I am thinking if it’s worth it to stick around. Boo, a parking garage attendant, he always seems happy. I asked him one time: Why are you so happy all the time? He said I don’t know. I’ve stood up on this ledge four times this week. Nobody looks up and sees me. As always I’ll wimp out and go home and make some chicken and rice and go to bed. Watch Leno. Soak my feet in oatmeal. Eat a pack of gum. There’s something very appealing about the next world this week.

Perhaps, in the next world, I won’t have gypsies steal my driver’s license, forcing me to drive two hours in heavy traffic to the DMV on Hope Street. I hate the DMV. It makes me nervous. People bring their children there. They wail and crawl about my ankles like rats. Whenever I open the door to my apartment I see my hands are dry. The wind chaps them. Even my furry cacti on the balcony have given up. The sun is king here. This is California. Perhaps in the next world the rain falls when it’s supposed to.

I need groceries. When you live alone you buy full meals. Chicken in little plastic purses. Eggs and bacon. Frozen ham and gravy. As I drive in my shivering moss green Toyota Tercel, I watch humankind feeding on itself. It is Halloween today and three guys in clown suits walk up and down the intersection of Santa Monica Boulevard and Barrington begging me to buy handlebar mustaches and plastic axes at their Halloween superstore across the street. During the year the Halloween superstore is a Mexican grocery. I wonder what they do with all the jars of pickled pig’s feet and cilantro greens? I bought a Pharaoh costume for a party last year. I danced with a woman named Sheila. She was two hundred pounds and was a zookeeper. She said my costume smelled like garlic.

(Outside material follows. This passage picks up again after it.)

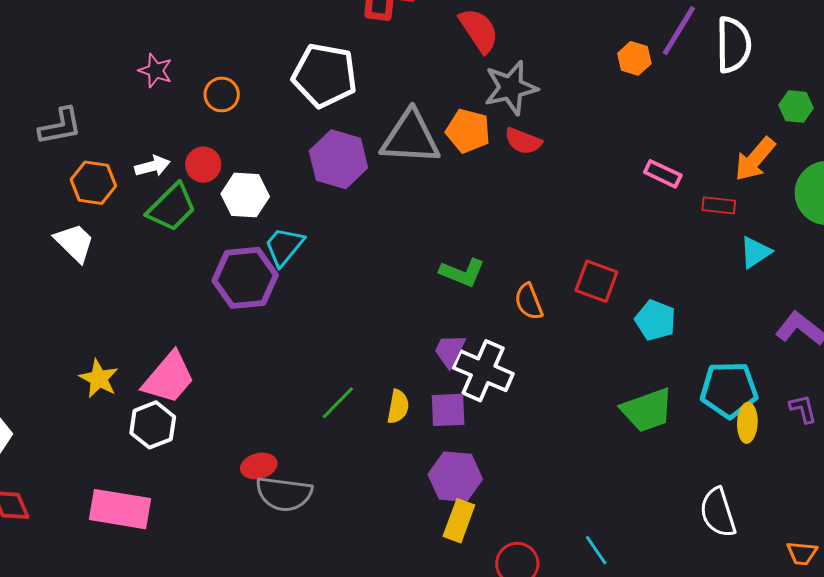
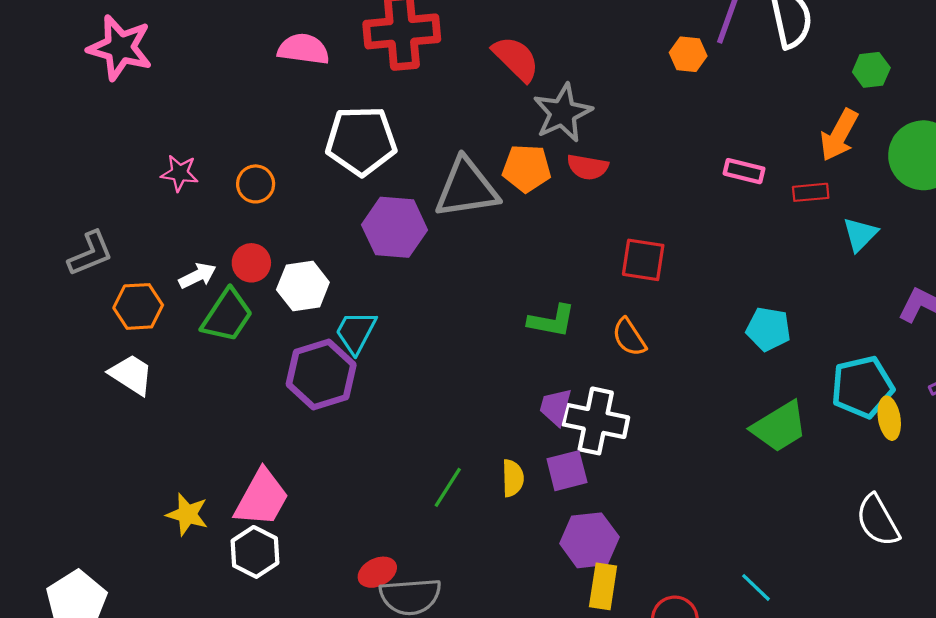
red square: (596, 281) -> (643, 260), moved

I am almost past the Halloween place when one of the clowns knocks on my car door. It scares me. People should not go into the street at this hour. I could have a gun. He tries to hand me a coupon. I shake my head. He knocks on my car again. Harder. Urgently. His fingernails are long. He tries to thrust the coupon through the crack in my window. NO THANK YOU, I say. I DON’T WANT IT! I can hear him say asshole, under his sweating plastic mask. I shake my head at him – Leave me alone for Christ sakes. It’s hot out, even a day before November, so he takes off his mask and walks away when my light turns green. From the sidewalk he flashes a rotted smile and flicks me off.

I’m always driving. That’s living in Los Angeles. You live in your front seat. Your knowledge comes from the radio. On the freeway on the way to the DMV earlier today a big-rig was on fire. It took up the left three lanes. A woman wearing her underwear and a striped bumblebee suit, complete with antennae, was weeping. Her daughter, naked except for the torn Twister board that covered her body lay prone on the cement, unconscious. White foam dotted the girl’s upper lip. The woman was screaming at the firemen to put out her 2006 Mercedes SUV. The mother poked her daughter with her forefinger and shouted Christie, Christie. There was a pop and just like that, her car exploded. God damn you, I heard her scream at the big-rig driver who sat with the paramedics. You motherfucker! The other drivers lazily turned their necks towards the crash and then turned away. The winds were fanning the fire and the mother dragged her daughter across the asphalt on her Twister board so she wouldn’t get burned.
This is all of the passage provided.